Полубояров переглянулся с женой. На всякий случай, та, так же как и дед Сашка, перекрестилась. Потом Полубояров поднялся, потянулся за шубой.
— Пошли, — сказал старику.
Однако дед Сашка оробел, упёрся. Тогда Полубояров достал из чулана берданку.
— Пошли, — повторил. — Не бойся.
Вышли. Подходили к мельнице осторожно, крадучись. Дед Сашка всё норовил стать за широкую спину Полубоярова и не переставал шептать какую-то молитву.
Рядом с индюшатником затаились. Кругом тихо, и в индюшатнике никакого движения.
— Ну, где твой леший? — усмехнулся мельник.
— Был, ей-ей был.
И вдруг в дверь кто-то застучал. Послышалось что-то вроде не то плача, не то стона. Дед Сашка подхватил края зипуна — и в сторону. И Полубояров, видать, оробел — тоже отступил. Стук повторился, дребезжащий, снова в дверь и, как тогда, в первый раз, опять в маленькое оконце.
— Пуляй! — завопил дед Сашка. — Пуляй!
Полубояров стрельнул.
— О-ох! — раздался женский всхлип, и всё замерло.
Ширяевой повезло. Выбила дробь стекло, но в барыню не попала. Однако ещё больше повезло деду Сашке. Быть бы ему Полубояровым нещадно битым. Да только в это время мимо мельницы проходили Дыбов, Качкин и другие голодаевские мужики. Услышали они выстрел, бросились к индюшатнику.

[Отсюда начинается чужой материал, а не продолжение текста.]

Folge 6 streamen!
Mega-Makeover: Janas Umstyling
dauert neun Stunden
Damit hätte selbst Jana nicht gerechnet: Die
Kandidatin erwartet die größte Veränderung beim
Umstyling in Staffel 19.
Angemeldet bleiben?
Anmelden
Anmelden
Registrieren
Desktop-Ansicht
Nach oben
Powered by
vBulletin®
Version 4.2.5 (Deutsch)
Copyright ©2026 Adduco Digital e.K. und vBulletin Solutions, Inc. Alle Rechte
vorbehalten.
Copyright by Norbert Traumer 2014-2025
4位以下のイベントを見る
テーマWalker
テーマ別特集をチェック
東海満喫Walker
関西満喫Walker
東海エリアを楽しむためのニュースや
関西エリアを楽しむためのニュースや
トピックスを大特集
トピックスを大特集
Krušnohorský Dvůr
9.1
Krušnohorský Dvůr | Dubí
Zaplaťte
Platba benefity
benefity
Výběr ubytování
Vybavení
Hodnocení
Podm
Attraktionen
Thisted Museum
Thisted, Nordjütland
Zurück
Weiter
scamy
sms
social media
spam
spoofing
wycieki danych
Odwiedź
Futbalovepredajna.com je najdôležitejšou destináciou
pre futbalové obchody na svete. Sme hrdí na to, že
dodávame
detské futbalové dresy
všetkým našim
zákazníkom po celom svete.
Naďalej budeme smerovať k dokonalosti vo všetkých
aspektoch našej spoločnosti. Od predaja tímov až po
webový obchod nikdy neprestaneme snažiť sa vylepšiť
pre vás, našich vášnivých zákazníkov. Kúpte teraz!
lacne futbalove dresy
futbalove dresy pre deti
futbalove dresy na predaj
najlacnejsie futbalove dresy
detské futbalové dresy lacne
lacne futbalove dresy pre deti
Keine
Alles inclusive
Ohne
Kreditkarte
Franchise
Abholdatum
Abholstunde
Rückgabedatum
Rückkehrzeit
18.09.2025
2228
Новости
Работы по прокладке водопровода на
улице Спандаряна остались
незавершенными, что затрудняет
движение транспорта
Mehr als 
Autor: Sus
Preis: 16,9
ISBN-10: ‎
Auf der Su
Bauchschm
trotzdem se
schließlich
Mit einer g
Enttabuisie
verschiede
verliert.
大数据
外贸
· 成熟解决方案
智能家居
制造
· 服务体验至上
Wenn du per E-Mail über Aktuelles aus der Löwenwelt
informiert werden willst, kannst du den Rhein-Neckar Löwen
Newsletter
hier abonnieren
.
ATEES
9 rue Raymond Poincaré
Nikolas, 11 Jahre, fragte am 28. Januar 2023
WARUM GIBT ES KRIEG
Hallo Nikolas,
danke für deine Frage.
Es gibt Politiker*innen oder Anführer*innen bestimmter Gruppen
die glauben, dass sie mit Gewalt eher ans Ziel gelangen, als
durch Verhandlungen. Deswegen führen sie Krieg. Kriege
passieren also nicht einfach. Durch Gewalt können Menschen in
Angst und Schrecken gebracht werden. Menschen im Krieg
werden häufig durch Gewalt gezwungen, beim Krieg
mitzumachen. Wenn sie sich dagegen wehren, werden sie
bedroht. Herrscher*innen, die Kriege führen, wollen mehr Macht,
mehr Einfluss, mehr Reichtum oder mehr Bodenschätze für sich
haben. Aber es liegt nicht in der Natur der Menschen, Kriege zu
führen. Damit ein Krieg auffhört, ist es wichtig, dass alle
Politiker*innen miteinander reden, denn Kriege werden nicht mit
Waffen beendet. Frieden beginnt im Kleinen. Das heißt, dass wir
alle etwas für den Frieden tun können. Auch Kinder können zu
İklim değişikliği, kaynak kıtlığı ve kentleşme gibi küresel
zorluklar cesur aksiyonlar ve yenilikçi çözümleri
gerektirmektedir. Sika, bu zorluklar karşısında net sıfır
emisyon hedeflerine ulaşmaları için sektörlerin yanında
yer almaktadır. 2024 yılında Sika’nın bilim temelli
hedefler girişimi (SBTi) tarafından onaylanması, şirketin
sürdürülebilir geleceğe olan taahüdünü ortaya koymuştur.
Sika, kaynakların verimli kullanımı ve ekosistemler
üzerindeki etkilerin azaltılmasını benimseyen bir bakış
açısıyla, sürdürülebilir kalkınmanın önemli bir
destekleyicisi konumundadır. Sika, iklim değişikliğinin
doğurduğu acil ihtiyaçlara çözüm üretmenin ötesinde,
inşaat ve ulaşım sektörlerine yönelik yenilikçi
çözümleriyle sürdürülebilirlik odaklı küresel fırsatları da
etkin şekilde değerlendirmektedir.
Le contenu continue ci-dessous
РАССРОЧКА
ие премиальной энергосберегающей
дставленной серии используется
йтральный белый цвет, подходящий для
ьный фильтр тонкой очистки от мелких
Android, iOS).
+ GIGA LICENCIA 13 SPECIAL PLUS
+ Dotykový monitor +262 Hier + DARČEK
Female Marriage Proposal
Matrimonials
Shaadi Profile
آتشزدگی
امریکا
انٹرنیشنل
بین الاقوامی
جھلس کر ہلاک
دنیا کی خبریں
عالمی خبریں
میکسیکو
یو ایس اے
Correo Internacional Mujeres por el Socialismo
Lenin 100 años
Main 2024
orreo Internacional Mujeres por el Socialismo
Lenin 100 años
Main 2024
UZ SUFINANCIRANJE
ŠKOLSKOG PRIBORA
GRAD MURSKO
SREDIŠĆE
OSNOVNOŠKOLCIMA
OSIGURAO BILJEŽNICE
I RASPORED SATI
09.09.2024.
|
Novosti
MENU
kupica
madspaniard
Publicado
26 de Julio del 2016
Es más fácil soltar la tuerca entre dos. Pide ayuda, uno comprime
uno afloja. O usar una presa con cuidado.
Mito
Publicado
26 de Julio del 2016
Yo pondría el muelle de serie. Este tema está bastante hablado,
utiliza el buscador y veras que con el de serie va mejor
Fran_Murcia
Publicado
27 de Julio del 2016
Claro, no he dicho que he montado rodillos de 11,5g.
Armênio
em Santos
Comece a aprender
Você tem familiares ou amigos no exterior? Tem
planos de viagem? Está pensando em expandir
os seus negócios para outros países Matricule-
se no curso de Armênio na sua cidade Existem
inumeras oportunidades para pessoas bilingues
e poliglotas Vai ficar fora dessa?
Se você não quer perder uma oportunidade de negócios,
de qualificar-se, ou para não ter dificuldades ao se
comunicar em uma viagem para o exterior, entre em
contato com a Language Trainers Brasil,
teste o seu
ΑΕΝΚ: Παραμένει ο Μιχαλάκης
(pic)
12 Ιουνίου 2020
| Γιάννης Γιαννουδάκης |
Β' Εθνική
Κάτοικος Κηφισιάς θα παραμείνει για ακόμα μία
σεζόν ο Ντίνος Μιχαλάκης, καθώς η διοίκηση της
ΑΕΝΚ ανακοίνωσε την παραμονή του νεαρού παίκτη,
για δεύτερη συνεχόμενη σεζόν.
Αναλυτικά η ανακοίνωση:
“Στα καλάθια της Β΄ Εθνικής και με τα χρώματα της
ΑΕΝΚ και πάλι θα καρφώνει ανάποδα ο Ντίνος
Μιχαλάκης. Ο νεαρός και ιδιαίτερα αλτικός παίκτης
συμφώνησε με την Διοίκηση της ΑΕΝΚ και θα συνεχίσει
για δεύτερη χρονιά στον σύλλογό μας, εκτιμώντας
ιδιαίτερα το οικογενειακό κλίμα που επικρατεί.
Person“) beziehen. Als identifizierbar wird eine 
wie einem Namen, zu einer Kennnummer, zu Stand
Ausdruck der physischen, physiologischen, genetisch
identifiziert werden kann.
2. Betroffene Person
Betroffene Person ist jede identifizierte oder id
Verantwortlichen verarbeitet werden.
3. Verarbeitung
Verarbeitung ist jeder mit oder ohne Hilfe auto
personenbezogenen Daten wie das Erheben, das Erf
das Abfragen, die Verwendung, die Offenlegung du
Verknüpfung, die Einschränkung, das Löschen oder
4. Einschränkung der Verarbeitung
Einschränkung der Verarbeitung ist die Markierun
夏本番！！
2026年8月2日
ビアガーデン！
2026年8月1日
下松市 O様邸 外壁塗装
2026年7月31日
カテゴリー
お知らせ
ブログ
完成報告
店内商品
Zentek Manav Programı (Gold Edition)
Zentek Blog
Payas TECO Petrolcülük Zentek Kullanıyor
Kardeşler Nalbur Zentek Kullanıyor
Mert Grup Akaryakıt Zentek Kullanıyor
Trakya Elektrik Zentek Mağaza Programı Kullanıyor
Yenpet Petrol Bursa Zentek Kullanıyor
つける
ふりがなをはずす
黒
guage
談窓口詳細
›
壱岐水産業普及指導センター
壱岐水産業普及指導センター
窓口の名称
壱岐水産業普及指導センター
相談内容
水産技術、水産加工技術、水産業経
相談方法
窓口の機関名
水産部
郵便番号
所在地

Увидав Олимпиаду Мелакиевну, мужики хотели тут же утопить её в Голодайке. Однако, когда поостыли, решили поступить иначе.
На следующий день надрали бабы с индийских петухов и кур перьев и пуху, мужики измазали Ширяеву дёгтем, обсыпали перьями, усадили в телегу, вывели коней за околицу, ударили, гикнули. Взвились барские рысаки — земля из-под копыт клином. Понеслись пугать встречных и поперечных невиданным чудом.
— Леший! Леший! — кричали вслед голодаевские мальчишки.
— Пава, как есть пава, — усмехались бабы.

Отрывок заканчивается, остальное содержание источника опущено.